A estréia recifense da peça Anjo Duro não poderia ter sido mais emocionante. A atriz Berta Zemel foi aplaudida por cinco minutos, saiu e voltou ao palco do teatro Apolo para mais outra série de palmas do público, que lotava o local. Com um pequeno atraso de 10 minutos, o espetáculo começou e encantou a platéia, com sua atmosfera intimista e delicada. Contando a vida da psiquiatra brasileira Nise da Silveira, Berta tratou de um tema denso com o respeito necessário.

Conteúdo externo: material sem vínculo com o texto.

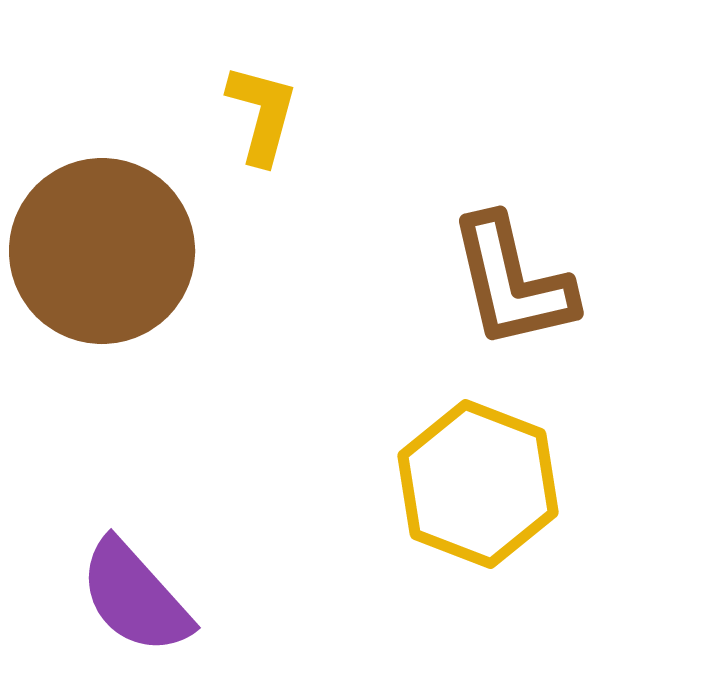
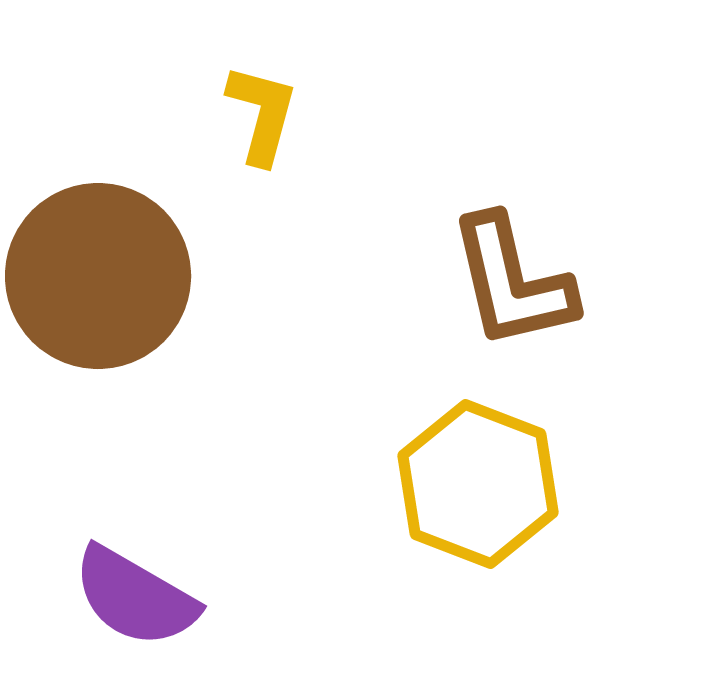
brown circle: moved 4 px left, 25 px down
purple semicircle: rotated 18 degrees counterclockwise
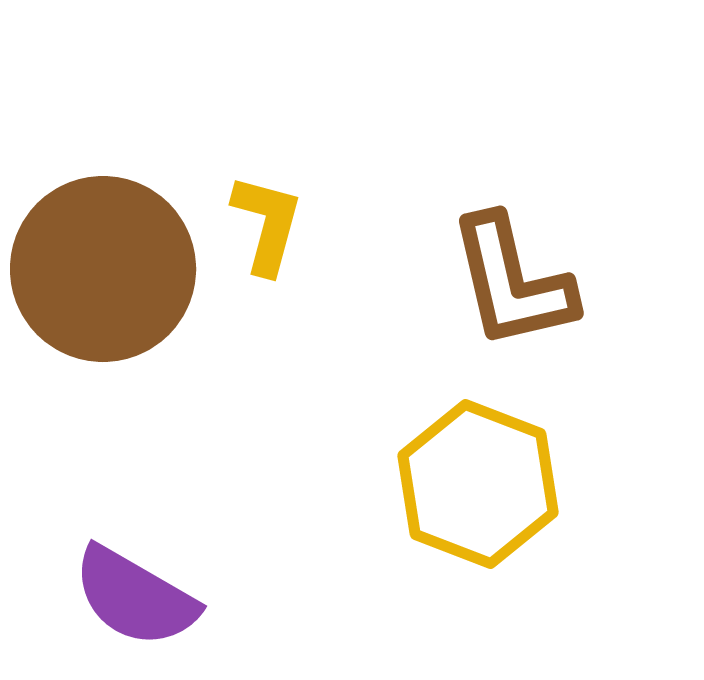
yellow L-shape: moved 5 px right, 110 px down
brown circle: moved 5 px right, 7 px up
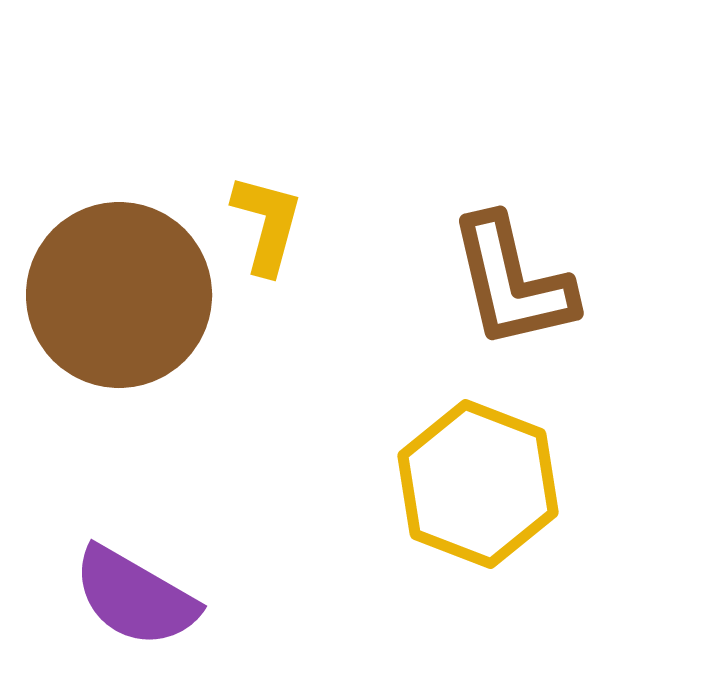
brown circle: moved 16 px right, 26 px down
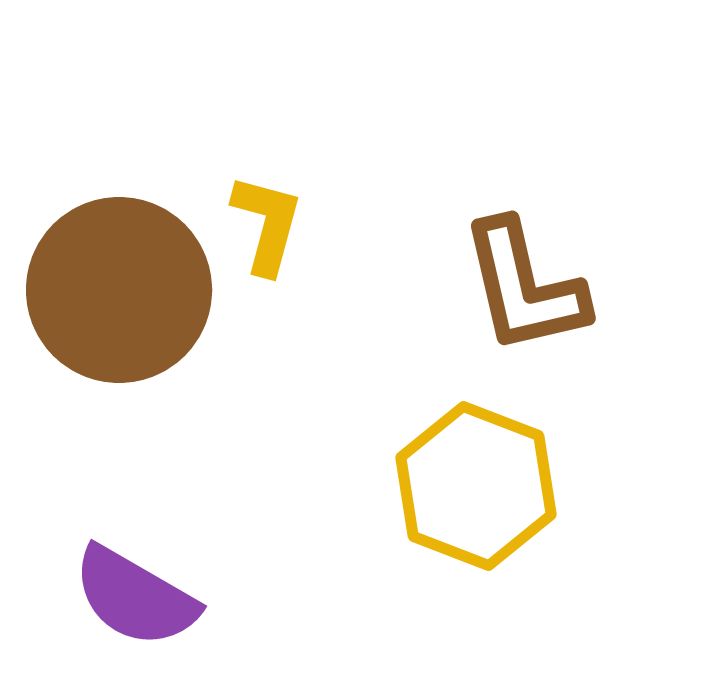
brown L-shape: moved 12 px right, 5 px down
brown circle: moved 5 px up
yellow hexagon: moved 2 px left, 2 px down
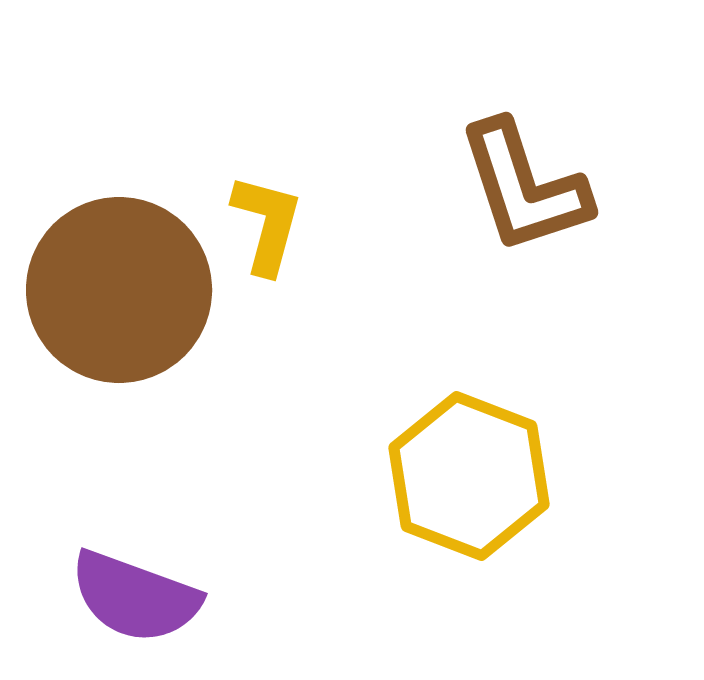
brown L-shape: moved 100 px up; rotated 5 degrees counterclockwise
yellow hexagon: moved 7 px left, 10 px up
purple semicircle: rotated 10 degrees counterclockwise
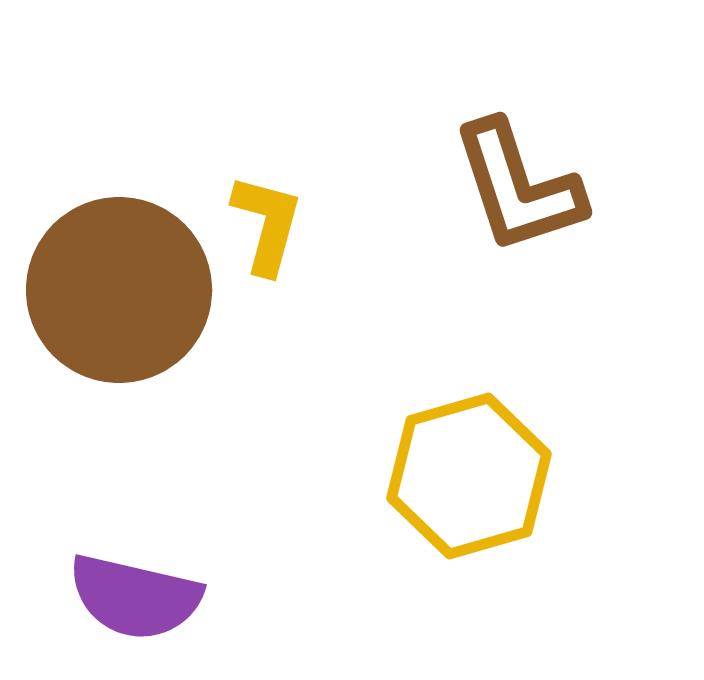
brown L-shape: moved 6 px left
yellow hexagon: rotated 23 degrees clockwise
purple semicircle: rotated 7 degrees counterclockwise
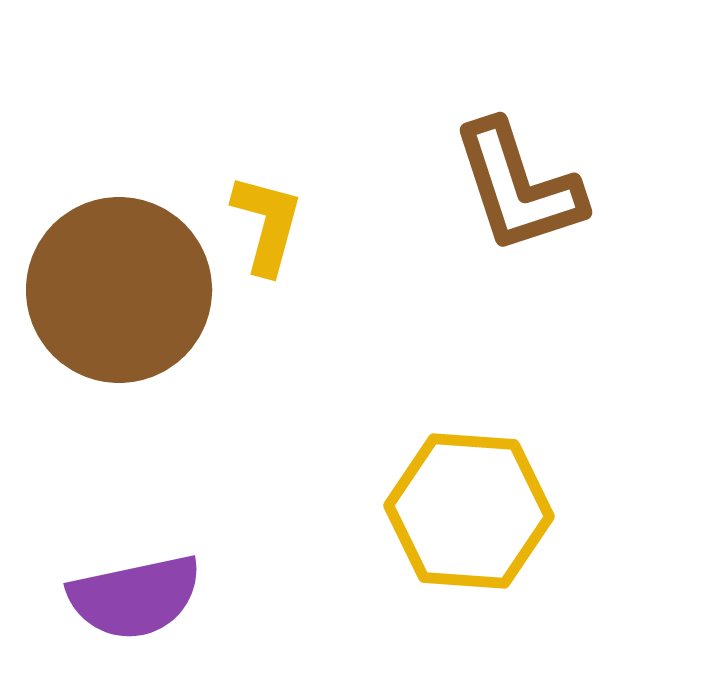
yellow hexagon: moved 35 px down; rotated 20 degrees clockwise
purple semicircle: rotated 25 degrees counterclockwise
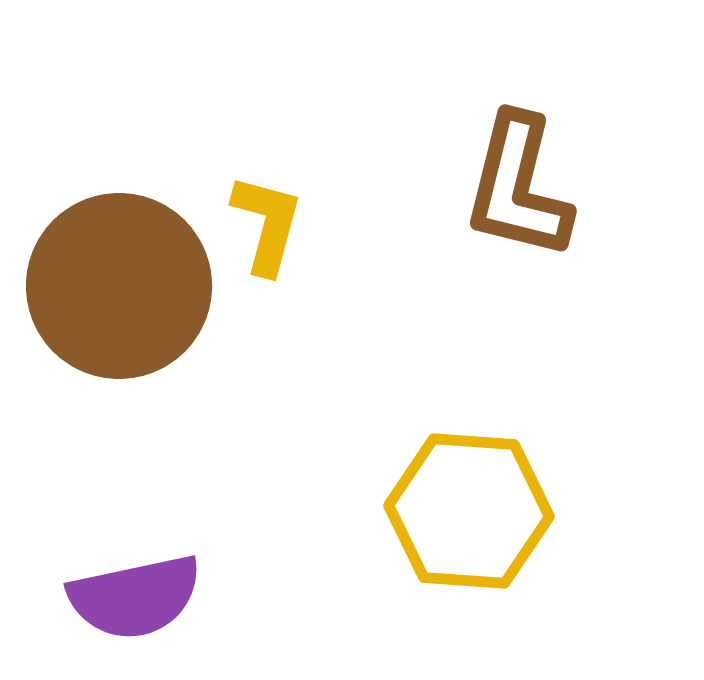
brown L-shape: rotated 32 degrees clockwise
brown circle: moved 4 px up
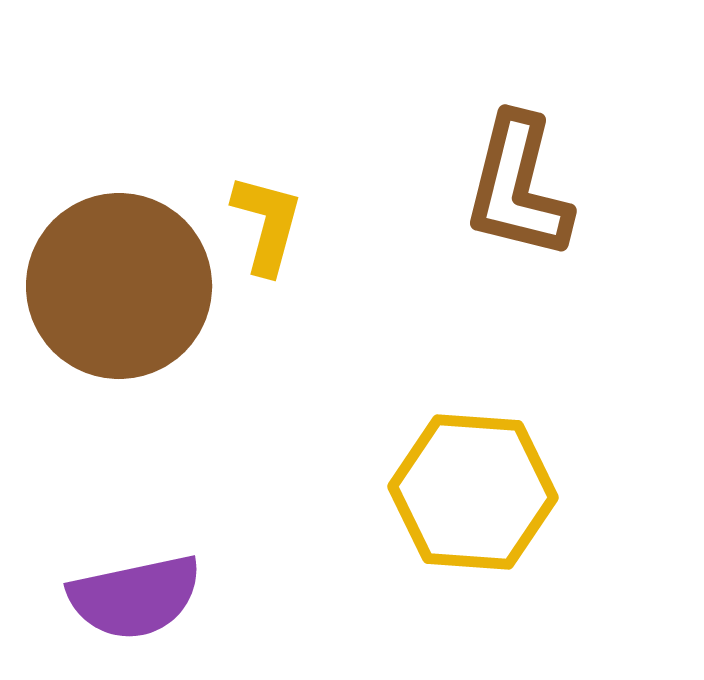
yellow hexagon: moved 4 px right, 19 px up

Tal respeito não existiu em parte do público. Apesar de a organização pedir encarecidamente para que as pessoas desligassem seus telefones celulares, por uma questão de educação e, também, pelo clima da peça, alguns espectadores não seguiram o conselho. Quando a atriz Berta Zemel, já no palco, aguardava que as últimas pessoas se acomodassem para dar início à encenação, soou no teatro um telefone. O organizador do Festival Recife do Teatro Nacional, Romildo Moreira, subiu ao palco e pediu que a ligação fosse atendida no hall. Pouco depois, novo chamado. Dessa vez, Moreira tomou o aparelho de seu proprietário, exigindo que o telefone fosse desligado.

Fica o recado para aqueles interessados em assistir à peça na quarta-feira, em sua última apresentação no Recife - teatro Apolo, às 18h30. Celular desligado (ou no modo silencioso) é regra fundamental para eventos do tipo - incluam-se aí sessões de cinema e shows em locais fechados. A educação doméstica vai à rua e agradece.